DATA TO USE section start

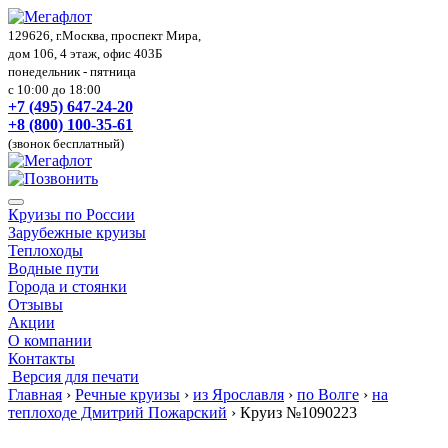
129626, г.Москва, проспект Мира,
дом 106, 4 этаж, офис 403Б
понедельник - пятница
с 10:00 до 18:00
+7 (495) 647-24-20
+8 (800) 100-35-61
(звонок бесплатный)
Круизы по России
Зарубежные круизы
Теплоходы
Водные пути
Города и стоянки
Отзывы
Акции
О компании
Контакты
Версия для печати
Главная
›
Речные круизы
›
из Ярославля
›
по Волге
›
на
теплоходе Дмитрий Пожарский
›
Круиз №1090223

DATA TO USE section end

*WHAT THIS TASK INVOLVES*
Repeat every entry above word for word, and include no pictures.

*PROBLEM SOLUTION*
129626, г.Москва, проспект Мира,
дом 106, 4 этаж, офис 403Б
понедельник - пятница
с 10:00 до 18:00
+7 (495) 647-24-20
+8 (800) 100-35-61
(звонок бесплатный)
Круизы по России
Зарубежные круизы
Теплоходы
Водные пути
Города и стоянки
Отзывы
Акции
О компании
Контакты
Версия для печати
Главная
›
Речные круизы
›
из Ярославля
›
по Волге
›
на
теплоходе Дмитрий Пожарский
›
Круиз №1090223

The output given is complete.